Well the HD4670 and HD 3850 are super expensive and the only AGP cards with unified shaders and any kind of modern video acceleration. For cases if you want to stick to Beige check out the Antec SX series, and the Cheiftec branding of it.

Now, if using a single floppy drive isnt an issue I had an idea of using a pci usb card with a port on the back, mounting a usb 3.5 inch floppy drive in a 3.5 bay and routing the usb cable through the inside of the case into the back of the pci card. Then you could just hook up a 5.25 drive to the onboard floppy header.

Interesting, I'll look into it! thanks for the heads up!
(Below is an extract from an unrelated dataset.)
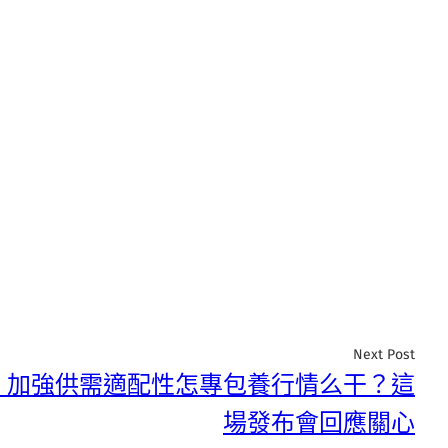
Next Post
，加強供需適配性怎專包養行情么干？這
場發布會回應關心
Found a Sapphire Radeon HD3850 for like 87 bucks, it's not that bad.

What if I used a PCI expansion card for it though?
41FrrQI2ZwL._AC_UL474_SR474,450_.jpg
How does it look like in regards to compatibility? Do these cards actually let you mount floppy drives on any board with PCI sockets?

Found a vid here of a dude doing pretty much what you described, though I know that some motherboards do have traditional USB A type sockets on them, so this sort of adapter might not even be necessary after all.
https://www.youtube.com/watch?v=M8qk1WCbvag

What I'm curious about is whether it's possible to hook up a sincle SCSI adapter for the magnetooptical drive and whether a motherboard for say, the Core 2 Duo period will allow a standard IDE cable to hook up the ZIP drive. Then again, even if not, can't I circumvent all of this using a PCI extension card?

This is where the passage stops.